Ouviu os golpes da bengala de Cocona nas lajes da cozinha, vestiu a campeira. Tirou do bolso o dinheiro que a velha lhe dera e pôs em cima da mesinha, debaixo do castiçal. Ela seguia seus movimentos, mordendo o lábio.

— Não se preocupe. Numa semana boto nessa mesa um Philco vermelho de três ondas, mais tranchã que o da Paragua.

— O dinheiro — ela protestou.

López levou o braço, apertou-lhe a mão.

— Fica com a senhora, como um recuerdo meu.

Maria Rita o fitava intensamente, ele fez um cumprimento de cabeça e saiu. Ao passar pela cozinha despediu-se ligeiramente da velha e fez que não ouviu quando ela indagou se a galleta de Maria Rita também era cheirosa.

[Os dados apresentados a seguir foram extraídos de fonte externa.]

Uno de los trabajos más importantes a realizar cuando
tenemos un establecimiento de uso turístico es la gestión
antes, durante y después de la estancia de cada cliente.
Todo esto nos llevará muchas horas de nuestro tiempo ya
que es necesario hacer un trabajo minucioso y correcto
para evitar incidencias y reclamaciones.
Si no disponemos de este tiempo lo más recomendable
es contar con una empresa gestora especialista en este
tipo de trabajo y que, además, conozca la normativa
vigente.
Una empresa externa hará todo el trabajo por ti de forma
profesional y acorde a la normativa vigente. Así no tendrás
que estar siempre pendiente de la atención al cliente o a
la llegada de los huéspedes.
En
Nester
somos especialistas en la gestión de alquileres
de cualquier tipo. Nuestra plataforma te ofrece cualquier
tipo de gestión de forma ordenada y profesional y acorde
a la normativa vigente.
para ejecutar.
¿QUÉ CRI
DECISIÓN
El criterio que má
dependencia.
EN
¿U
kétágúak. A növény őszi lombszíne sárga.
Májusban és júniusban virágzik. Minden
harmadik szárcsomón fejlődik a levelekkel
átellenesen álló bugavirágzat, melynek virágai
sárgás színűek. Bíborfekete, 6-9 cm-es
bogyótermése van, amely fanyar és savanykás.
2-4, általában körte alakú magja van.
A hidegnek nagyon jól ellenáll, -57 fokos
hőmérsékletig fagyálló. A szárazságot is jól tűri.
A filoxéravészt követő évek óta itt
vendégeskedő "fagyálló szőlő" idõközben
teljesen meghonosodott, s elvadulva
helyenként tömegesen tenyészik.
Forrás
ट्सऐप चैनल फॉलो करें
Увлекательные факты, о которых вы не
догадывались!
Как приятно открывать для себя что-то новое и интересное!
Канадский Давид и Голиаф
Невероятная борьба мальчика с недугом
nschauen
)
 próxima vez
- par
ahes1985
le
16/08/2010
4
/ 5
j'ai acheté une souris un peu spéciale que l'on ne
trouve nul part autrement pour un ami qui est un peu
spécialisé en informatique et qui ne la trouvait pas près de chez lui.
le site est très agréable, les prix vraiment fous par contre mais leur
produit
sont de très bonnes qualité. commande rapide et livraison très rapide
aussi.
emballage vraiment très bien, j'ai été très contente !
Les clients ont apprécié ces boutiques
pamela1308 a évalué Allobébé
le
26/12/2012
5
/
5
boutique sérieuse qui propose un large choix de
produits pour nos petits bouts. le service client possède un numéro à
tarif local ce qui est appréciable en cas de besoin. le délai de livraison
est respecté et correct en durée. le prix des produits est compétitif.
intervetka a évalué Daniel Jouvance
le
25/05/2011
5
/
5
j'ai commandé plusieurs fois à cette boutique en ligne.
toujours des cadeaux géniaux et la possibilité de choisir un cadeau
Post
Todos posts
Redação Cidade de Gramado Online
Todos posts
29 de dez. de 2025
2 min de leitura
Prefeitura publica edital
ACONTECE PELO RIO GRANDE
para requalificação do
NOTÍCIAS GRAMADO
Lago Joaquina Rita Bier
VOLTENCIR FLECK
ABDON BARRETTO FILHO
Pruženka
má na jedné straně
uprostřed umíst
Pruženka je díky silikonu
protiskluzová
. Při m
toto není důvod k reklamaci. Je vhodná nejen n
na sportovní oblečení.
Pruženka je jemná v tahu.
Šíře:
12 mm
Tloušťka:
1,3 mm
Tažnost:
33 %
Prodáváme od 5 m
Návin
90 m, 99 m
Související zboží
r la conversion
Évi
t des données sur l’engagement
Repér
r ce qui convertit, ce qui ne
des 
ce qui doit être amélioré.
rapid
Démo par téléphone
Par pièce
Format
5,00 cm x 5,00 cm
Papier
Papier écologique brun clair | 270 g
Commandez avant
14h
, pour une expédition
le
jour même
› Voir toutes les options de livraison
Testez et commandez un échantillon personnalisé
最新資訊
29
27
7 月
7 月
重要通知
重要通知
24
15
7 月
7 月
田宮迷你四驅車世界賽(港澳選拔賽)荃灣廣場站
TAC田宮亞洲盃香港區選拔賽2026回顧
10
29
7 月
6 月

No caminho para o sítio onde deixara o barco, ia com pressa, forcejando para não pensar ou só pensando nas suas trinta cargas de farinha. À sua passagem, nos banhadais que espremiam a estradinha, debandava a bicharada: assustados dorminhocos, marrequinhas-piadeiras, tajãs gritões, maçaricos ligeiros, narcejas acrobáticas... e de um ninho de gravetos, na moita de um sarandi, alçou voo a mais graciosa de todas as aves do banhado, a garça-pequena com seu véu de noiva, suas plumas alvíssimas, e voava longe, para o alto, e era o voo mais tristonho e mais bonito. López talvez a tenha visto. Ou talvez não.